Suddenly the object into which I had poured all my hope, energy and ambition for so long was bewilderingly absent. I seemed to disappear with it, becoming lost, dropping out of school, and falling into a depression accompanied by a permanent state of spiritual and emotional panic.

            Around the time I saw Don’t Look Back, I began taking lessons from a man named Jack Baker. Jack taught guitar in a rented studio on the Lower East Side. He was steeped in the culture of Greenwich Village. As I listened in adolescent awe, he’d recite stories about Dylan and other 60s figures he’d encountered on his way to musical obscurity. I was in bad shape at this point. My obsession with guitar obliged me to push all other concerns aside: class, friends, and my new peers. My nerves were destroyed. The city was getting to me, and I was unable to tolerate those who failed to understand my brilliance and the historic nature of my pursuit. Delusions of grandeur wrecked my reality and built a wall between myself and the truth: I was a kid, isolated and sad.

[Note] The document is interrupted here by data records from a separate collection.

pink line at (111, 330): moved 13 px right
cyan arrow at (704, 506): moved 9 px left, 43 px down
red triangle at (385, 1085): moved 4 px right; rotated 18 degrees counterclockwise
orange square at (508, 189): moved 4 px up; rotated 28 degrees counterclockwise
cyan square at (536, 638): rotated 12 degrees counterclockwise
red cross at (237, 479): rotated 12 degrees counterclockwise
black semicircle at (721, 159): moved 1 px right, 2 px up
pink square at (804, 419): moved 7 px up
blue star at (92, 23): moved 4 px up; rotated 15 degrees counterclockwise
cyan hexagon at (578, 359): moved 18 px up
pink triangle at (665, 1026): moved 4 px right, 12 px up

I practiced alone, ate alone, and walked the streets alone in search of Bob Dylan’s New York, which no longer existed and probably never did.

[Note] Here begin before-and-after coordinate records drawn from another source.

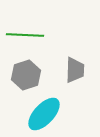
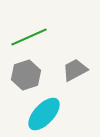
green line: moved 4 px right, 2 px down; rotated 27 degrees counterclockwise
gray trapezoid: rotated 120 degrees counterclockwise
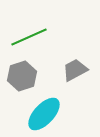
gray hexagon: moved 4 px left, 1 px down
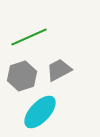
gray trapezoid: moved 16 px left
cyan ellipse: moved 4 px left, 2 px up
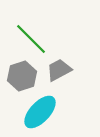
green line: moved 2 px right, 2 px down; rotated 69 degrees clockwise
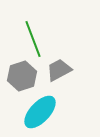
green line: moved 2 px right; rotated 24 degrees clockwise
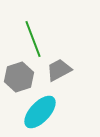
gray hexagon: moved 3 px left, 1 px down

On this particular afternoon, having gotten my usual three hours of sleep after working all night to perfect my technique on “Buck Dancer’s Choice” or “The Ballad of Stagger Lee,” I stumbled from my dorm on 5th Avenue to Jack’s place. Today a malicious spirit permeated Bleecker Street. The dark eyes of the city were on me, and I held onto my guitar like a talisman to ward off an unspecified evil.

When I opened the door of Jack’s studio, he was with another student. He turned to apologize for double booking the hour, but, jittery and paranoid, I somehow understood this gesture as an act of violence, responding as if Jack moved toward me with a large kitchen knife. I backed away without a word, closing the door and scrambling down several flights of stairs. I never went back, and I never studied guitar again.

On the street, my body continued its revolt. Some malevolent force sent electric shocks up my spine, unraveling my thoughts. Believing I’d crossed the threshold of mental collapse, I found myself unable to meet the eyes of other pedestrians for fear that their gaze might expose my insanity. The noise of traffic, the million footsteps hitting the pavement, a chorus of honking horns. I was paralyzed inside my fear, each sound shaking my being to its core.

I’d always understood this experience as a moment of unreality brought on by a creeping depression, but now I see that I’d come uncomfortably close to the truth of things. I hadn’t been enlisted by the zeitgeist to supply the sound of tomorrow. I was no wunderkind, no Bob Dylan. I couldn’t write songs, I couldn’t sing, and, most importantly, my art wasn’t going to deliver me from myself.

On that December day, my physical being registered as panic the magnificent gap between illusion and reality. I thought I had been pursuing the artist’s life, but I’d gone out looking for myself only to discover the simulacrum of an individual who didn’t exist, constructing a fantasy that evaporated on contact with the truth of things.

In time, I resumed my creative pursuits, becoming a poet. But my breakdown radically shifted my sense of the world and the nature of my work. Rather than trying to transform myself into a new being, I became fascinated by being itself, investigating the slippery edges of experience and the many paradoxes underlying personal identity. I cast Dylan aside for new models like Paul Celan. “And are these paths only detours, detours from you to you? ” he asks in his Meridian speech. For Celan the poet, “I” seemed an entity located and lost by turns along the circular route of artistic endeavor, the one I’d gotten tangled up in as a naive and delusional 18-year-old, finding only confusion and desires the nature of which I had neither the wisdom nor maturity to understand.

Am I on that road now? I have often asked myself since then, wondering what I’m searching for in my art, my relationships, my intermittent moves across the country in pursuit of some new city, some new life.

Maybe it’s that strange, recursive being I seem to catch only in fleeting Ruckenfigur glimpses–myself, in other words–though I’ve long accepted that I’ll never find him. The closer I come to this person, the further away he seems to get. Indeed, he moves with the reticence of time.